## WORK ITEM
Where a line below holds the string "طيران", that line goes into the answer.

RECORD EXTRACTS Block Start

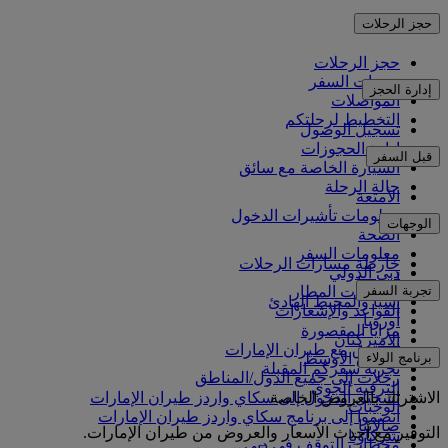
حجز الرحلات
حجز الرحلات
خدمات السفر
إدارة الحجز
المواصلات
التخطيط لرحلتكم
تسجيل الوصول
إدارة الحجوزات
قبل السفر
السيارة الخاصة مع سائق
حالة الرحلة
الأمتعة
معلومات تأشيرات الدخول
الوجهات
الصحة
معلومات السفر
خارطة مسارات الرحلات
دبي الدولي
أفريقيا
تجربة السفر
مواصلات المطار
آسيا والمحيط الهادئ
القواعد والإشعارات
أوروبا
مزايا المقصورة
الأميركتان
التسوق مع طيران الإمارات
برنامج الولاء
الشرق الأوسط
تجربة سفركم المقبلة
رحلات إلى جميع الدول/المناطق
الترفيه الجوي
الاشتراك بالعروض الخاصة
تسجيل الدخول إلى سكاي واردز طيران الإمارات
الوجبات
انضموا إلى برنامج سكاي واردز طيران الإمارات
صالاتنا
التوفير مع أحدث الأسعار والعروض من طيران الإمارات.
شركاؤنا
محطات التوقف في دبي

RECORD EXTRACTS Block End
RECORD EXTRACTS Block Start

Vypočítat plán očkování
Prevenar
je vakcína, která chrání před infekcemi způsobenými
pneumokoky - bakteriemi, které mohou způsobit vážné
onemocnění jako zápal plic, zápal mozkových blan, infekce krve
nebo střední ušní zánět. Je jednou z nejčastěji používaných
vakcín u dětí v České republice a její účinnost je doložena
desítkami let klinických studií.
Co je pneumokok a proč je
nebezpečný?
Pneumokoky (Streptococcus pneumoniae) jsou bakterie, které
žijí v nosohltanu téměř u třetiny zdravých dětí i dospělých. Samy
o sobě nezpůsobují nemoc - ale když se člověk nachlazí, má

RECORD EXTRACTS Block End

## RESULT BELOW
التسوق مع طيران الإمارات
تسجيل الدخول إلى سكاي واردز طيران الإمارات
انضموا إلى برنامج سكاي واردز طيران الإمارات
التوفير مع أحدث الأسعار والعروض من طيران الإمارات.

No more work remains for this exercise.